The banks also have an eye to the fact that the poor rich, who have traditionally been some of their most profitable customers, tending to leave relatively large sums on deposit in low-interest accounts, are increasingly active in managing their own money and investments, and are targeted by an ever-wider range of competitors, especially through the Internet.
Among recent announcements of new services for the poor rich is an online bank planned by Merrill Lynch, the US investment bank, and HSBC, the UK-based group with retail operations in Asia and the Americas as well as Europe. They are investing $500m each in an online bank that is expected to open in the UK, Canada and Australia this year before launching in Germany and Japan next year. Its target will be the new breed of 'diy' investors - people who are relatively sophisticated and need little help from advisers. Those with more than $100,000 to invest will be offered access to the two partners' equity research, interactive educational materials and online tools to help them construct their own portfolios.
The package will also include integrated bank and broking accounts, credit and debit cards, and a range of investment funds offering the best products in 10 sectors. There will also be back-up from call centres and a scattering of 'advice centres' which are branches in all but name. Think of them as the equivalent of executive lounges at airports.

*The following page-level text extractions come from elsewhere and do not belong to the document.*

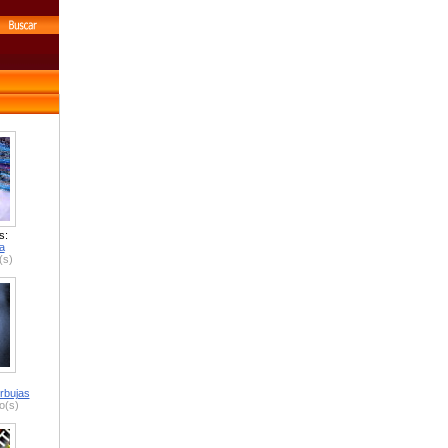
s:
a
(s)
rbujas
o(s)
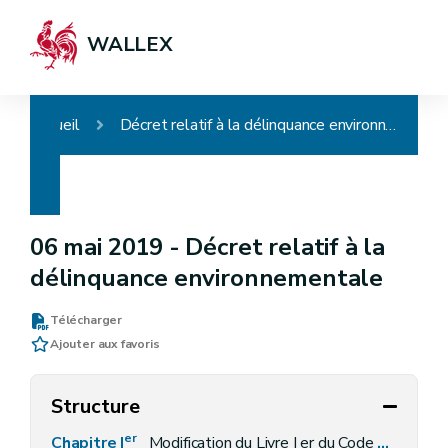
WALLEX
Accueil
Décret relatif à la délinquance environnementale
06 mai 2019 -
Décret relatif à la
délinquance environnementale
Télécharger
Ajouter aux favoris
Structure
er
Chapitre I
Modification du Livre I er du Code de l'Environnement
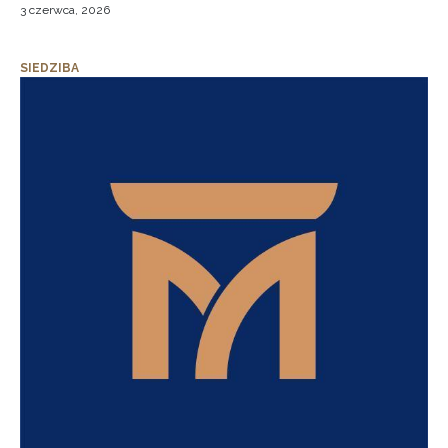
3 czerwca, 2026
SIEDZIBA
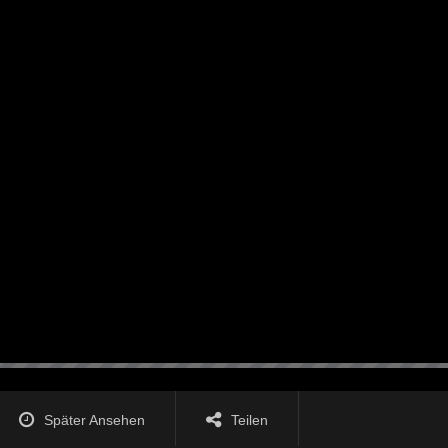
Später Ansehen
Teilen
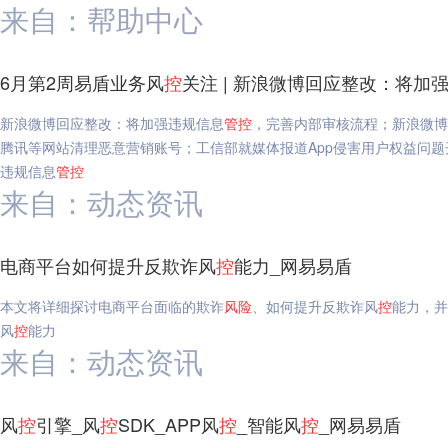
来自：帮助中心
6月第2周易盾业务风
控
关注 | 新浪微博回应整改：将加
新浪微博回应整改：将加强违规信息
管
控
，完善内部审核流程；新浪微博
腾讯等网站清理恶意营销账号；工信部就媒体报道App侵害用户权益问题
违规信息
管
控
来自：动态资讯
电商平台如何提升反欺诈风
控
能力_网易易盾
本文将详细探讨电商平台面临的欺诈
风险
、如何提升反欺诈风
控
能力，并
风
控
能力
来自：动态资讯
风
控
引擎_风
控
SDK_APP风
控
_智能风
控
_网易易盾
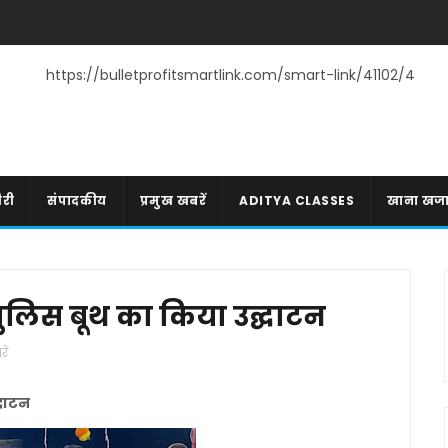
https://bulletprofitsmartlink.com/smart-link/41102/4
री
संपादकीय
प्रमुख खबरें
ADITYA CLASSES
खाना खज
लिस बूथ का किया उद्घाटन
ें
्घाटन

Last month Credit Suisse, the Swiss financial services group, announced its plans for an online bank offering a similar range of services to a different group among the mass affluent - what it calls the "advice-seekers". These include "validators" - investors who make up their own minds but like to discuss their conclusions - and "comfort-seekers" who want to be shown options before making a decision. Customers will be expected to place at least $50,000 50,000 of assets under management. The online content will include market data, research, access to share offerings through Credit Suisse's investment banking arm and personalised reporting. It will also give access to Fund Lab, the group's online mutual fund supermarket, which includes rival fund managers' products.

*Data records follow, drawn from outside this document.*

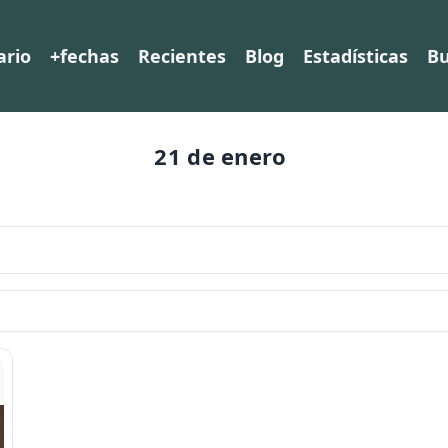
ario
+fechas
Recientes
Blog
Estadísticas
Bu
21 de enero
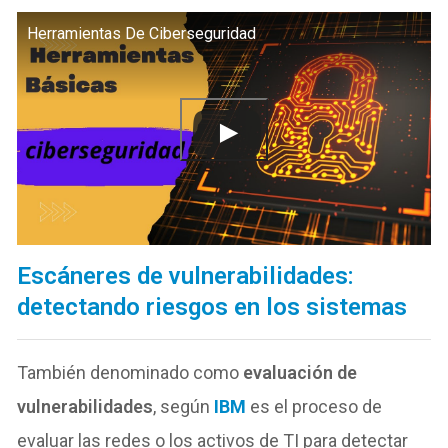
Herramientas De Ciberseguridad
Escáneres de vulnerabilidades:
detectando riesgos en los sistemas
También denominado como
evaluación de
vulnerabilidades
, según
IBM
es el proceso de
evaluar las redes o los activos de TI para detectar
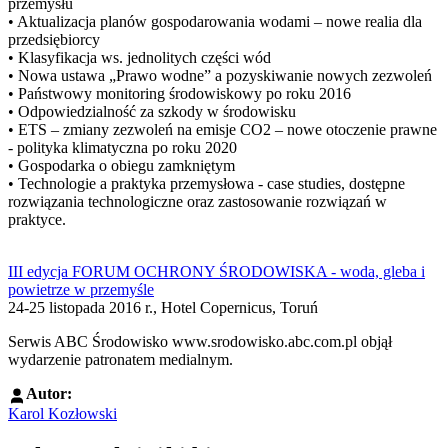
przemysłu
• Aktualizacja planów gospodarowania wodami – nowe realia dla
przedsiębiorcy
• Klasyfikacja ws. jednolitych części wód
• Nowa ustawa „Prawo wodne” a pozyskiwanie nowych zezwoleń
• Państwowy monitoring środowiskowy po roku 2016
• Odpowiedzialność za szkody w środowisku
• ETS – zmiany zezwoleń na emisje CO2 – nowe otoczenie prawne
- polityka klimatyczna po roku 2020
• Gospodarka o obiegu zamkniętym
• Technologie a praktyka przemysłowa - case studies, dostępne
rozwiązania technologiczne oraz zastosowanie rozwiązań w
praktyce.
III edycja FORUM OCHRONY ŚRODOWISKA - woda, gleba i
powietrze w przemyśle
24-25 listopada 2016 r., Hotel Copernicus, Toruń
Serwis ABC Środowisko www.srodowisko.abc.com.pl objął
wydarzenie patronatem medialnym.
Autor:
Karol Kozłowski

Royal Bank of Scotland's equivalent service has a minimum of £75,000 ($110,000) entry level and will be marketed under the label of NatWest Private Banking through existing bank branches. That seems a strange marketing decision, given that NatWest doesn't have a particularly ritzy reputation: it's like putting Asprey's kiosks into branches of MacDonalds.
Key to all these initiatives is technology: the cost of fielding an advice call from a customer has plummeted in recent years as call centres have evolved; while automated brokerage and portfolio management services are now two a penny. Thus a bank can deliver a complete cross-product offering to a client using readily available components, supplemented in the case of the poor rich by personal advice. But it will be 'methode champenoise' rather than champagne!